In Calculus 1, I start off with approximating the area under a curve
with Riemann sums, and give the class a Mathematica worksheet where they
practice calculating Riemann sums numerically, and and a "lab"
assignment where they not only calculate Riemann sums, but also use some
functions I defined so they can plot the rectangles and get that visual
connection. Then they do a second lab assignment on what I call the
"area function" which is defined as the definite integral of f(x)dx from
(say) 0 to t, that is, the limit of the Riemann sums as \[CapitalDelta]x
-> 0. I show them how to enter a definite integral in Mathematica,
emphasizing that it is the limit of the Riemann sums (and not telling
them how Mathematica or anyone actually calculates that limit). The lab
has them plot f(x) and area(t), figure out how the graph of f(x)
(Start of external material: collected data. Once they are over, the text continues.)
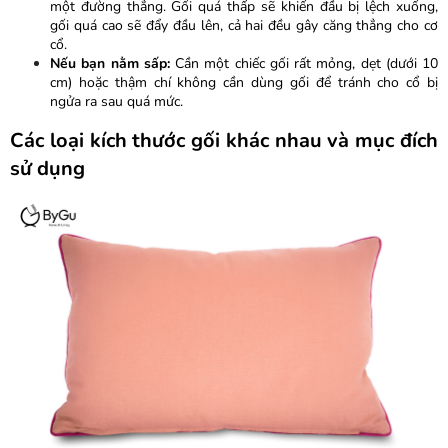
một đường thẳng. Gối quá thấp sẽ khiến đầu bị lệch xuống,
gối quá cao sẽ đẩy đầu lên, cả hai đều gây căng thẳng cho cơ
cổ.
Nếu bạn nằm sấp:
Cần một chiếc gối rất mỏng, dẹt (dưới 10
cm) hoặc thậm chí không cần dùng gối để tránh cho cổ bị
ngửa ra sau quá mức.
Các loại kích thước gối khác nhau và mục đích
sử dụng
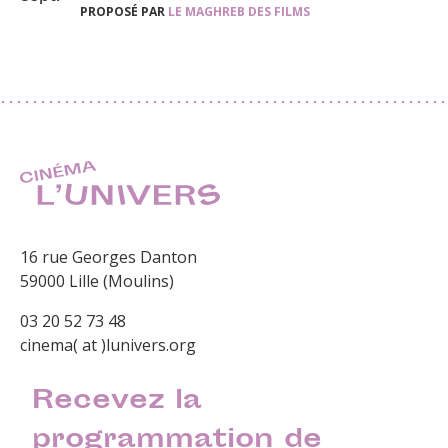
PROPOSÉ PAR
LE MAGHREB DES FILMS
16 rue Georges Danton
59000 Lille (Moulins)
03 20 52 73 48
cinema( at )lunivers.org
Recevez la
programmation de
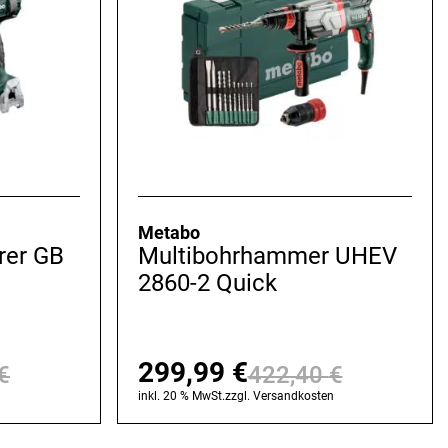
Metabo
rer GB
Multibohrhammer UHEV
2860-2 Quick
299,99
€
€
422,40
€
Ursprünglicher
Aktueller
Ursprüng
Aktuelle
n
inkl. 20 % MwSt.
zzgl.
Versandkosten
Preis
Preis
Preis
Preis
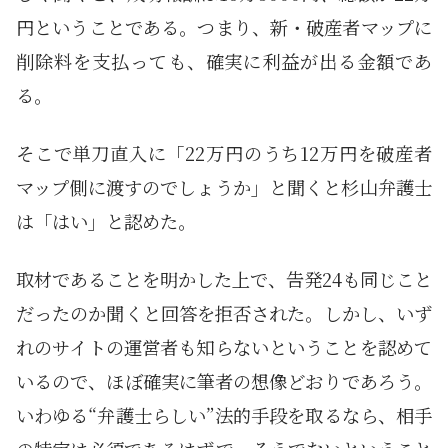
円ということである。つまり、新・破産者マップに
削除料を支払っても、確実に利益が出る金額であ
る。
そこで単刀直入に「22万円のうち12万円を破産者
マップ側に渡すのでしょうか」と聞くと杉山弁護士
は「はい」と認めた。
取材であることを明かした上で、告発24も同じこと
だったのか聞くと回答を拒否された。しかし、いず
れのサイトの運営者も知らないということを認めて
いるので、ほぼ確実に筆者の想像どおりであろう。
いわゆる“弁護士らしい”法的手段を取るなら、相手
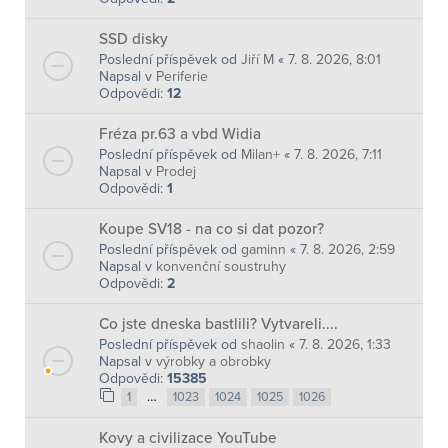
SSD disky
Poslední příspěvek od
Jiří M
«
7. 8. 2026, 8:01
Napsal v
Periferie
Odpovědi:
12
Fréza pr.63 a vbd Widia
Poslední příspěvek od
Milan+
«
7. 8. 2026, 7:11
Napsal v
Prodej
Odpovědi:
1
Koupe SV18 - na co si dat pozor?
Poslední příspěvek od
gaminn
«
7. 8. 2026, 2:59
Napsal v
konvenční soustruhy
Odpovědi:
2
Co jste dneska bastlili? Vytvareli....
Poslední příspěvek od
shaolin
«
7. 8. 2026, 1:33
Napsal v
výrobky a obrobky
Odpovědi:
15385
…
1
1023
1024
1025
1026
Kovy a civilizace YouTube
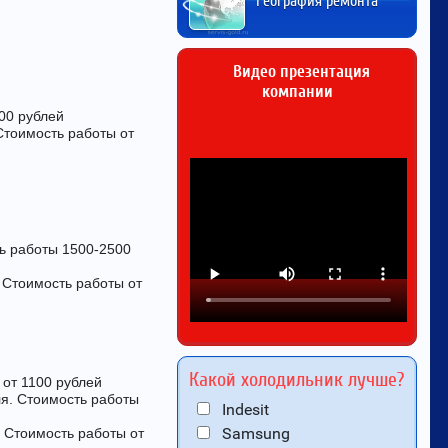
География ремонта
Видео презентация
компании
00 рублей
Стоимость работы от
ть работы 1500-2500
 Стоимость работы от
Какой холодильник лучше?
 от 1100 рублей
ля. Стоимость работы
Indesit
Samsung
 Стоимость работы от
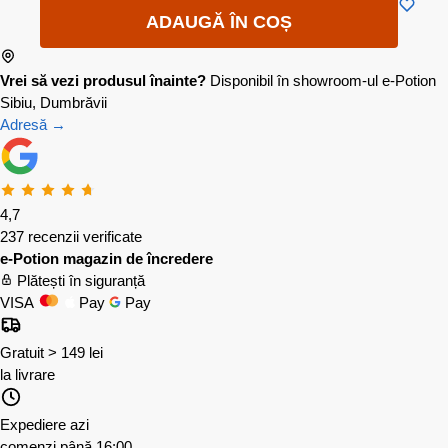
ADAUGĂ ÎN COȘ
Vrei să vezi produsul înainte?
Disponibil în showroom-ul e-Potion
Sibiu, Dumbrăvii
Adresă →
4,7
237 recenzii verificate
e-Potion magazin de încredere
Plătești în siguranță
VISA
Pay
Pay
Gratuit > 149 lei
la livrare
Expediere azi
comenzi până 16:00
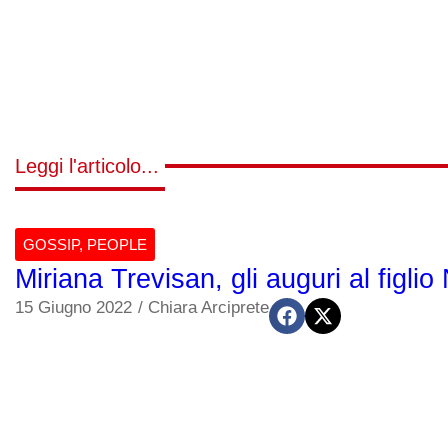
Leggi l'articolo...
GOSSIP
,
PEOPLE
Miriana Trevisan, gli auguri al figlio
15 Giugno 2022
/
Chiara Arciprete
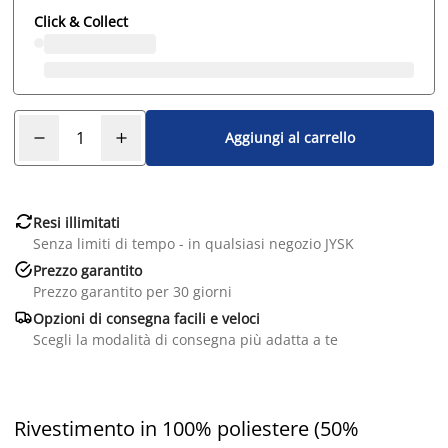
Click & Collect
Aggiungi al carrello

Resi illimitati
Senza limiti di tempo - in qualsiasi negozio JYSK

Prezzo garantito
Prezzo garantito per 30 giorni

Opzioni di consegna facili e veloci
Scegli la modalità di consegna più adatta a te
Rivestimento in 100% poliestere (50%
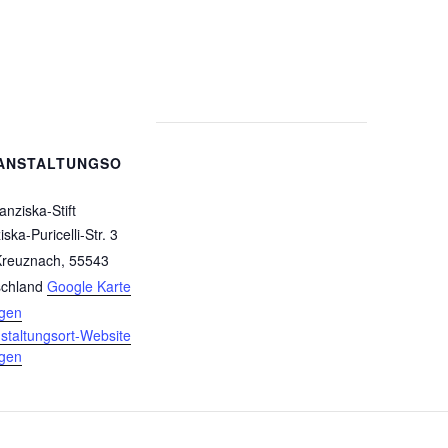
ANSTALTUNGSO
anziska-Stift
ska-Puricelli-Str. 3
Kreuznach
,
55543
chland
Google Karte
igen
staltungsort-Website
igen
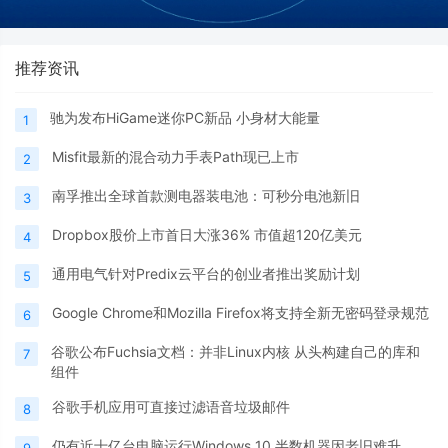
推荐资讯
驰为发布HiGame迷你PC新品 小身材大能量
1
Misfit最新的混合动力手表Path现已上市
2
南孚推出全球首款测电器装电池：可秒分电池新旧
3
Dropbox股价上市首日大涨36% 市值超120亿美元
4
通用电气针对Predix云平台的创业者推出奖励计划
5
Google Chrome和Mozilla Firefox将支持全新无密码登录规范
6
谷歌公布Fuchsia文档：并非Linux内核 从头构建自己的库和
7
组件
谷歌手机应用可直接过滤语音垃圾邮件
8
仍有近十亿台电脑运行Windows 10 半数机器因老旧难升
9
predicts where area(t) is increasing/decreasing, concave up/down, etc.,
and notice what happens to area(t) if you change the starting point from
0 to something else. There's a big text box at the end of the lab where
they have to summarize all this, and also make note of "any other
observations they make" about the connection between the area function
and the original function.

While they are working on the two lab assignments outside of class, we
finish up the applications of derivatives chapter and introduce
antiderivatives, always calling them that, and not using indefinite
integral notation. The students who did not have calculus in high school
really get it. In that second lab, they will have an aha moment, when
they realize that area(t) is an anti-derivative for the original
function, and how cool that is. I try to time it so that they finish the
second lab a day or so before we arrive in class at the Fundamental
Theorem of Calculus, and on that day I ask them a lot of questions about
the second lab, until they they essentially tell me the Fundamental
Theorem of Calculus.

The students who had calculus in high school tend not to get it -- they
think "definite integral" is *defined* to be the indefinite integral
evaluated at the endpoints, and don't understand what I'm even asking
about. They miss out on the surprise of the Fundamental Theorem of
Calculus, because they think it is true by definition.